Oklahoma Earthquakes – Oklahoma has been hit by nine earthquakes since last Monday, most of them concentrated in the area just east of Oklahoma City, according to the United States Geological Survey. The generally placid, well-mannered state has developed a very West Coast habit of late: the state, it seems, has got the shakes. There’s been 9 big ones since Monday.
The recent tremors have all been slight — the strongest, which hit Thursday, had a magnitude of 3.7 — the sort of event that makes a water glass tremble, but will not knock the wedding china to the floor. Nonetheless, residents accustomed to more stable ground beneath their feet have been startled.
“It’s certainly getting a lot of people’s attention,” said Austin Holland, a research seismologist with the Oklahoma Geological Survey.
Oklahoma lies in the middle of the North American tectonic plate, as opposed to more quake-prone areas like Japan or California, where plates rub together. But there are fault lines that run through the state.
Last week’s quakes came as part of a larger period of increased activity that stretches back at least six weeks, the National Earthquake Information Center said.

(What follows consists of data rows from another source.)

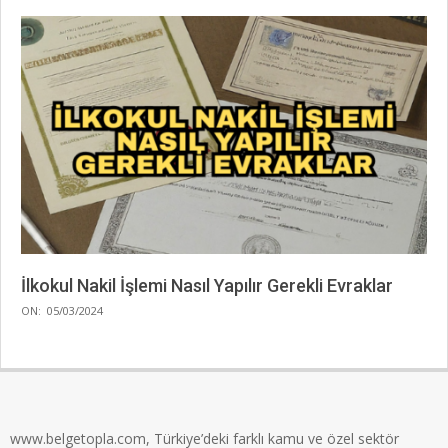
İlkokul Nakil İşlemi Nasıl Yapılır Gerekli Evraklar
2024-
ON:
05/03/2024
03-
05
www.belgetopla.com, Türkiye’deki farklı kamu ve özel sektör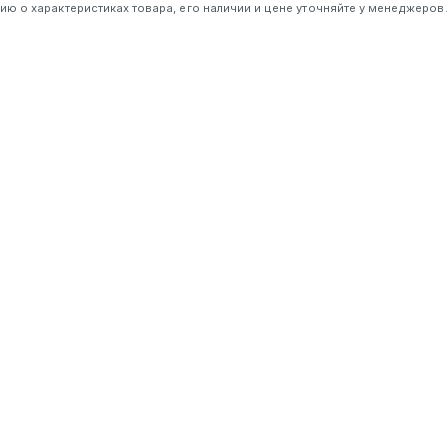
 о характеристиках товара, его наличии и цене уточняйте у менеджеров.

This month, at least 23 earthquakes were recorded in a single weekend, one with a magnitude of 5.6. That Sunday, Oklahoma residents awoke to collapsed chimneys and sections of buckled highway.
“It’s been going on for quite a while,” said Don Blakeman, a geophysicist at the National Earthquake Information Center. “We don’t know exactly why it occurs, but it doesn’t indicate that anything huge and terrible is going to happen.”
But Mr. Holland said that increased earthquake activity in Oklahoma could be traced back as far as two years. Possible causes, including the process of extracting oil and gas from the ground below, are still under investigation, he said.
“It keeps me up at night,” Mr. Holland said. But Oklahoma residents should not be nervous, he added. “It’s because I’m curious.”